**Exercise instructions:**
Find the lines of data that contain the string "Sidabrinė", then list them.

**Collected data:**
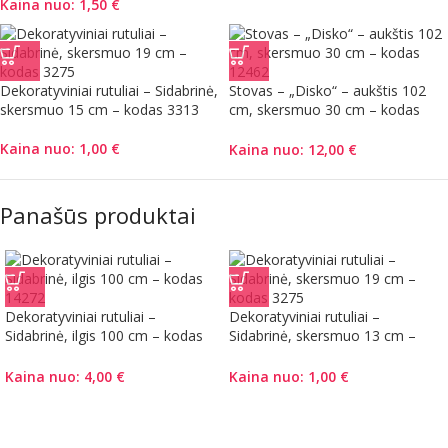
Kaina nuo:
1,50
€
Dekoratyviniai rutuliai – Sidabrinė,
Stovas – „Disko“ – aukštis 102
skersmuo 15 cm – kodas 3313
cm, skersmuo 30 cm – kodas
12462
Kaina nuo:
1,00
€
Kaina nuo:
12,00
€
Panašūs produktai
Dekoratyviniai rutuliai –
Dekoratyviniai rutuliai –
Sidabrinė, ilgis 100 cm – kodas
Sidabrinė, skersmuo 13 cm –
14272
kodas 3204
Kaina nuo:
4,00
€
Kaina nuo:
1,00
€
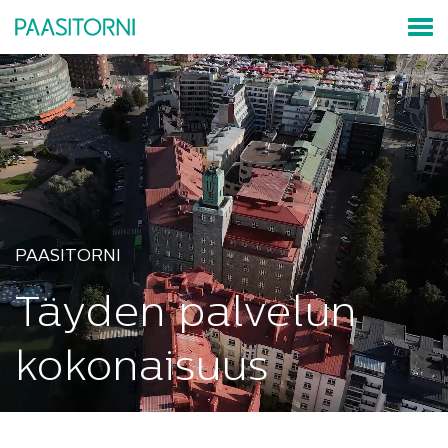
PAASITORNI
Täyden palvelun
kokonaisuus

**Solution to this task:**
Dekoratyviniai rutuliai – Sidabrinė,
Sidabrinė, ilgis 100 cm – kodas
Sidabrinė, skersmuo 13 cm –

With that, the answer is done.